コーヒータイム -Learning Optimism-

本を読むということは、これまで自分のなかになかったものを取りこみ、育ててゆくこと。多読乱読、英語書や中国語書もときどき。

不動産会社社長がすすめる不動産投資〜市川周治『ゼロから始める不動産投資』

不動産投資、日本編。

著者は岡山県岡山市で不動産売買・賃貸・投資を手がける不動産会社を経営している。みずからも不動産投資の経験を持ち、投資用不動産の仲介も会社業務のひとつ。ゆえに本書はある程度ポジショントークとして読むべきだと思う。

 

本書は不動産投資、イギリス編の本 "The Complete Guide to Property Invrstnent" と同時に読み進めた。比較対象がほしかったし、イギリス社会は日本社会の未来の姿ともいわれるなど似通ったところが多々あるから。

もっとも大きな違いは、イギリス編では個人のライフプランの一部として、不動産投資を通してどのような状況を目指しているか(「5年後に不動産を売却して利益を得たいのか、数十年間、腰をすえて家賃収入を得たいのか?」)を考えさせ、それにあわせて投入資金や購入物件などの戦略をたてるべし、という章が最初に来ている点。

日本とイギリスのスタイルのちがいなのか、本書にはこのシナリオ・プランニングともいうべき章がない。代わりに「お金持ちはお金を働かせる仕組みをもっている」「不動産投資を通してお金持ちになることができる」などと、ゆるふわな言葉を重ね、読者に不動産投資をさせようとしている。日本の読者は、イギリスの読者ほど不動産投資に興味がないから、まずは行動を起こしてほしい、ということかもしれない。

また、本書では「相場よりもいかに安い物件を手に入れるのか、これが不動産投資で成功するための王道」としているが、イギリス編の本 "The Complete Guide to Property Invrstnent" では「そもそも市場価格というのは(理論としては)その物件の価値を正確に反映しているものであるはずで、いわゆる相場より安い物件には必ず理由がある。
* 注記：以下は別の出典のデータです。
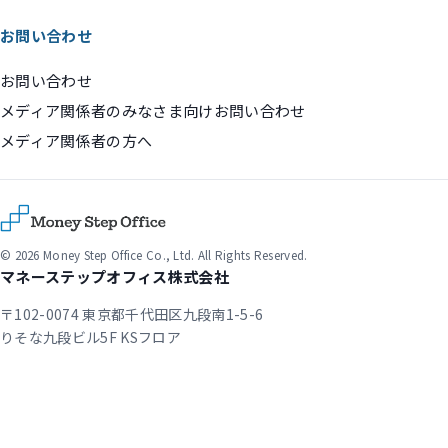
お問い合わせ
お問い合わせ
メディア関係者のみなさま向けお問い合わせ
メディア関係者の方へ
© 2026 Money Step Office Co., Ltd. All Rights Reserved.
マネーステップオフィス株式会社
〒102-0074 東京都千代田区九段南1-5-6
りそな九段ビル5F KSフロア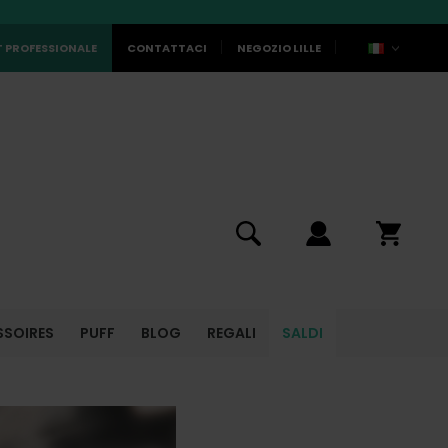
 PROFESSIONALE
CONTATTACI
NEGOZIO LILLE
SSOIRES
PUFF
BLOG
REGALI
SALDI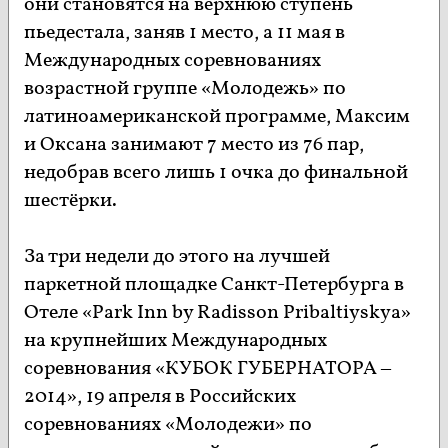
они становятся на верхнюю ступень
пьедестала, заняв 1 место, а 11 мая в
Международных соревнованиях
возрастной группе «Молодежь» по
латиноамериканской программе, Максим
и Оксана занимают 7 место из 76 пар,
недобрав всего лишь 1 очка до финальной
шестёрки.
За три недели до этого на лучшей
паркетной площадке Санкт-Петербурга в
Отеле «Park Inn by Radisson Pribaltiyskya»
на крупнейших Международных
соревнования «КУБОК ГУБЕРНАТОРА –
2014», 19 апреля в Российских
соревнованиях «Молодежи» по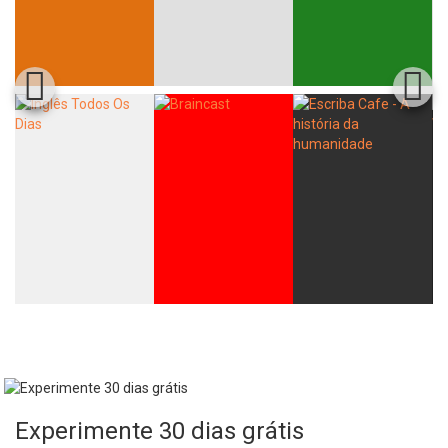
Whatsapp
Facebook
Twitter
E-mail
Experimente 30 dias grátis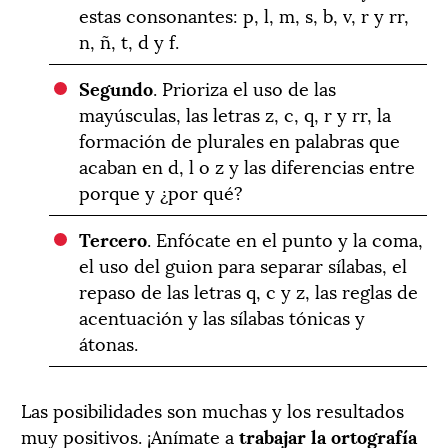
estas consonantes: p, l, m, s, b, v, r y rr,
n, ñ, t, d y f.
Segundo
. Prioriza el uso de las
mayúsculas, las letras z, c, q, r y rr, la
formación de plurales en palabras que
acaban en d, l o z y las diferencias entre
porque y ¿por qué?
Tercero
. Enfócate en el punto y la coma,
el uso del guion para separar sílabas, el
repaso de las letras q, c y z, las reglas de
acentuación y las sílabas tónicas y
átonas.
Las posibilidades son muchas y los resultados
muy positivos. ¡Anímate a
trabajar la ortografía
その理由を探らなければならない。また、いかに相場より安いように思える物件であっても、それがみずから定めた不動産投資戦略に合わなければ、無理に手を出すことはない」というスタンス。あくまで戦略ありき。

とはいえ共通点ももちろんある。不動産投資で中古物件がよく活用されるのは、日本もイギリスも変わらない。日本では新築物件の値下がりがはげしいのでなおさらだ。日本では、海外ほど中古物件取引がさかんではないらしいが、今後伸びていくのだろう。
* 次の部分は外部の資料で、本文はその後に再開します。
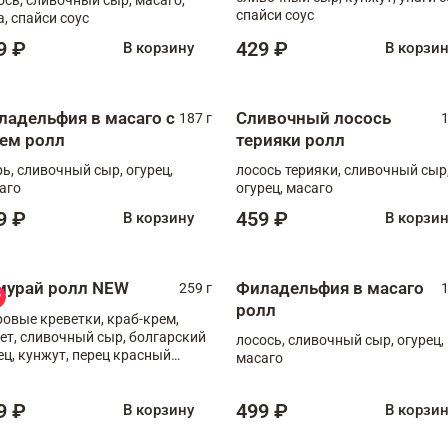
спайси соус
а, спайси соус
9 ₽
429 ₽
В корзину
В корзи
ладельфия в масаго с
Сливочный лосось
187 г
1
рем ролл
терияки ролл
рь, сливочный сыр, огурец,
лосось терияки, сливочный сыр
аго
огурец, масаго
9 ₽
459 ₽
В корзину
В корзи
мурай ролл NEW
Филадельфия в масаго
259 г
1
ролл
ровые креветки, краб-крем,
ет, сливочный сыр, болгарский
лосось, сливочный сыр, огурец,
ец, кунжут, перец красный
масаго
отый, масаго, шеф-соус
9 ₽
499 ₽
В корзину
В корзи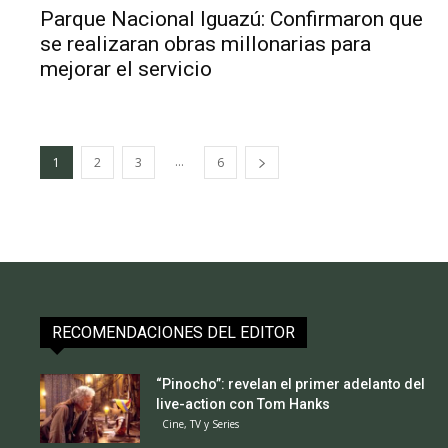
Parque Nacional Iguazú: Confirmaron que
se realizaran obras millonarias para
mejorar el servicio
...
1
2
3
6
RECOMENDACIONES DEL EDITOR
“Pinocho”: revelan el primer adelanto del
live-action con Tom Hanks
Cine, TV y Series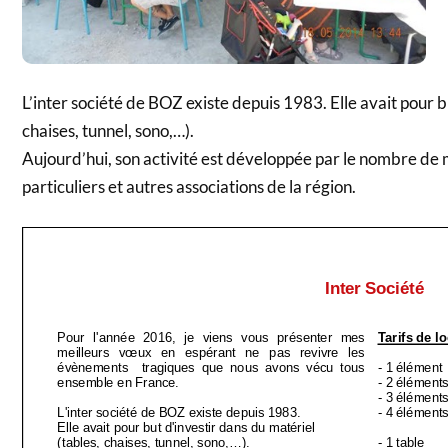
L’inter société de BOZ existe depuis 1983. Elle avait pour b
chaises, tunnel, sono,…).
Aujourd’hui, son activité est développée par le nombre de m
particuliers et autres associations de la région.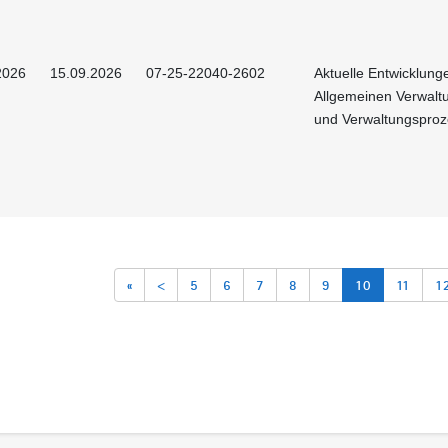
2026
15.09.2026
07-25-22040-2602
Aktuelle Entwicklung
Allgemeinen Verwalt
und Verwaltungsproz
«
<
5
6
7
8
9
10
11
1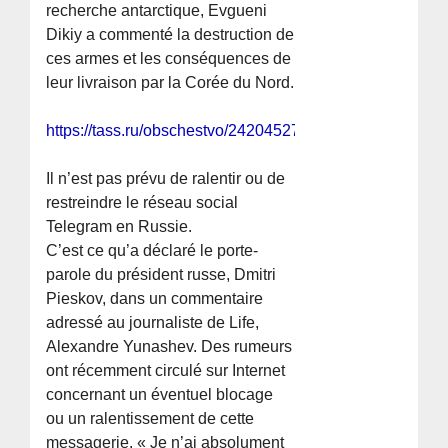
recherche antarctique, Evgueni
Dikiy a commenté la destruction de
ces armes et les conséquences de
leur livraison par la Corée du Nord.
https://tass.ru/obschestvo/24204527
Il n’est pas prévu de ralentir ou de
restreindre le réseau social
Telegram en Russie.
C’est ce qu’a déclaré le porte-
parole du président russe, Dmitri
Pieskov, dans un commentaire
adressé au journaliste de Life,
Alexandre Yunashev. Des rumeurs
ont récemment circulé sur Internet
concernant un éventuel blocage
ou un ralentissement de cette
messagerie. « Je n’ai absolument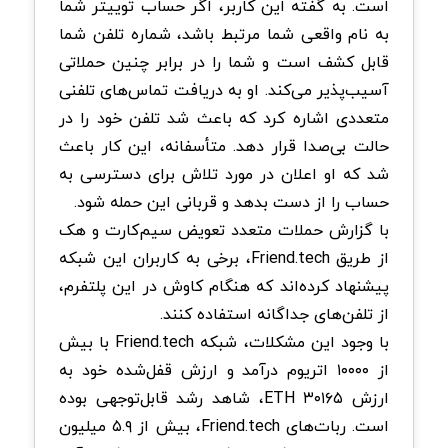
است. به گفته این کاربر، اگر حساب توییتر شما
به نام واقعی شما مرتبط باشد، شماره تلفن شما
قابل کشف است و شما را در برابر چنین حملاتی
آسیب‌پذیر می‌کند. او به دریافت تماس‌های تلفنی
متعددی اشاره کرد که باعث شد تلفن خود را در
حالت بی‌صدا قرار دهد. متأسفانه، این کار باعث
شد که او اعلان در مورد تلاش برای دسترسی به
حساب را از دست بدهد و قربانی این حمله شود.
با گزارش حملات متعدد تعویض سیم‌کارت و هک
از طریق Friend.tech، برخی به کاربران این شبکه
پیشنهاد کرده‌اند که هنگام کاوش در این پلتفرم،
از تلفن‌های جداگانه استفاده کنند.
با وجود این مشکلات، شبکه Friend.tech با بیش
از ۱۰۰۰۰ اتریوم درآمد و ارزش قفل‌شده خود به
ارزش ۳۰۱۶۵ ETH، شاهد رشد قابل‌توجهی بوده
است. ربات‌های Friend.tech، بیش از ۵.۹ میلیون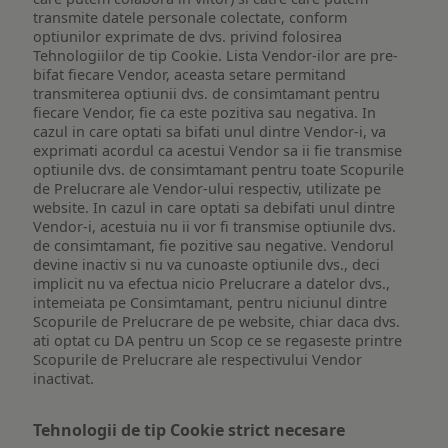
transmite datele personale colectate, conform
optiunilor exprimate de dvs. privind folosirea
Tehnologiilor de tip Cookie. Lista Vendor-ilor are pre-
bifat fiecare Vendor, aceasta setare permitand
transmiterea optiunii dvs. de consimtamant pentru
fiecare Vendor, fie ca este pozitiva sau negativa. In
cazul in care optati sa bifati unul dintre Vendor-i, va
exprimati acordul ca acestui Vendor sa ii fie transmise
optiunile dvs. de consimtamant pentru toate Scopurile
de Prelucrare ale Vendor-ului respectiv, utilizate pe
website. In cazul in care optati sa debifati unul dintre
Vendor-i, acestuia nu ii vor fi transmise optiunile dvs.
de consimtamant, fie pozitive sau negative. Vendorul
devine inactiv si nu va cunoaste optiunile dvs., deci
implicit nu va efectua nicio Prelucrare a datelor dvs.,
intemeiata pe Consimtamant, pentru niciunul dintre
Scopurile de Prelucrare de pe website, chiar daca dvs.
ati optat cu DA pentru un Scop ce se regaseste printre
Scopurile de Prelucrare ale respectivului Vendor
inactivat.
Tehnologii de tip Cookie strict necesare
新築で販売される物件は、日本人が住宅に対して新築指向が強いので、購入した瞬間に1~1・5割値下がりするのが当然です。物件にもよりますが、だいたい15年で半額ぐらいになります。

年間の住宅流通に占める中古住宅の割合は、イギリスが約8割、アメリカが約9割、フランスが約6割を占めています。それに対して、日本は2割以下の約15%。新築が85%と圧倒的です。

 

不動産投資にはさまざまなやり方があるだろうが、本書では家賃収入を得ることを前提に「マンションの1室などの区分所有でまずは賃貸の経験を積む→木造アパート1棟を買う→鉄筋コンクリートのマンション1棟に手を出す」ことを王道としている。
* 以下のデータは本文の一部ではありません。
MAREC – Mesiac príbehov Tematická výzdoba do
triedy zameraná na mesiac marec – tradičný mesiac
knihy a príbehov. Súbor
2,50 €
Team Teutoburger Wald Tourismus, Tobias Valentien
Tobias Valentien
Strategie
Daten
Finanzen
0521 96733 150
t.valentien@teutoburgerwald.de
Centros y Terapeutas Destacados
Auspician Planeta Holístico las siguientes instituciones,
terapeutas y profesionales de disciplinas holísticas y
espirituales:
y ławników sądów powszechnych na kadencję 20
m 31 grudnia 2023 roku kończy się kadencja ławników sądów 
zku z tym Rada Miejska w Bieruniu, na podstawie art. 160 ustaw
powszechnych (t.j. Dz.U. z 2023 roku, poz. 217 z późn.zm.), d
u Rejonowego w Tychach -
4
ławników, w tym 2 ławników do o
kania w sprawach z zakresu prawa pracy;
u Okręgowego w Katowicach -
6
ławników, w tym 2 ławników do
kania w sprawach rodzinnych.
投資用不動産は、家賃収入を得るために貸し出されることになるわけだけれど、実際に賃貸物件を経営するのはかなり大変。だからまずは1室でためしてみて、うまくいくようになったら比較的安い(といっても2000万円程度)木造アパート、さらにうまくいったら鉄筋コンクリートマンションを1棟経営するとよい、という理屈だ。

なにより、何度も物件購入をしているうちに、不動産会社とパイプができ、優良物件を優先的に紹介してもらえる可能性が高くなる。優良物件というものは、インターネットサイトに載る前に、内々で買い手がついてしまうものだから。本書でもそのあたりは念押しされている。

そもそもお宝物件の情報は、投資初心者にはなかなか目に触れることはありません。最高ランクの物件は不動産会社が自社で購入してしまいますし、優良物件のほとんどは、すでにパイプのある常連客が紹介や口利きで押さえていきます。

日本では不動産会社を通して、物件探しはもちろん、金融機関、賃貸会社、管理会社、さらにはリノベーション業者等とのつながりをつくることになるから、仲介となるよい不動産会社を選ぶのがとても重要になる、というのがこの本のメッセージ。

もちろんそのとおりなのだけれど、不動産会社とつきあうにあたってはこちらもある程度専門知識が必要になるはずで、その辺は本書ではにおわせる程度になっている。(もちろん、不動産会社経営者である以上、そう簡単にノウハウは明かせないだろう)本書は全体像をつかむための入門書としては申し分ない。それ以上深く知りたいと思えば、より専門的な本をあたらなければならない。